◆ TASK
Please restate each entry below, word for word.

----------------

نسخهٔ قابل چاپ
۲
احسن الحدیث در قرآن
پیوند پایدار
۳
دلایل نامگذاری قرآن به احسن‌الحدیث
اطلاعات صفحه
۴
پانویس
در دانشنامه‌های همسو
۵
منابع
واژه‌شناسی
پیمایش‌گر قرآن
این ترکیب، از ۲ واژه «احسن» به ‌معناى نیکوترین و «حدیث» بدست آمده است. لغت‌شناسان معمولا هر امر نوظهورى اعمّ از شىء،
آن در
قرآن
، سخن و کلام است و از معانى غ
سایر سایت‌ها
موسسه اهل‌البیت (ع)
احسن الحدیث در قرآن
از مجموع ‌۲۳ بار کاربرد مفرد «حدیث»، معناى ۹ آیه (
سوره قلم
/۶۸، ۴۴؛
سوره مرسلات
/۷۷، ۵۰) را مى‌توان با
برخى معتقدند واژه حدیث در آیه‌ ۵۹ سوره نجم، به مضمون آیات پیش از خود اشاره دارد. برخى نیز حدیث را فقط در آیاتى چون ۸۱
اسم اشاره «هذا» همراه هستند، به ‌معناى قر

----------------

◆ WORKED SOLUTION
نسخهٔ قابل چاپ
۲
احسن الحدیث در قرآن
پیوند پایدار
۳
دلایل نامگذاری قرآن به احسن‌الحدیث
اطلاعات صفحه
۴
پانویس
در دانشنامه‌های همسو
۵
منابع
واژه‌شناسی
پیمایش‌گر قرآن
این ترکیب، از ۲ واژه «احسن» به ‌معناى نیکوترین و «حدیث» بدست آمده است. لغت‌شناسان معمولا هر امر نوظهورى اعمّ از شىء،
آن در
قرآن
، سخن و کلام است و از معانى غ
سایر سایت‌ها
موسسه اهل‌البیت (ع)
احسن الحدیث در قرآن
از مجموع ‌۲۳ بار کاربرد مفرد «حدیث»، معناى ۹ آیه (
سوره قلم
/۶۸، ۴۴؛
سوره مرسلات
/۷۷، ۵۰) را مى‌توان با
برخى معتقدند واژه حدیث در آیه‌ ۵۹ سوره نجم، به مضمون آیات پیش از خود اشاره دارد. برخى نیز حدیث را فقط در آیاتى چون ۸۱
اسم اشاره «هذا» همراه هستند، به ‌معناى قر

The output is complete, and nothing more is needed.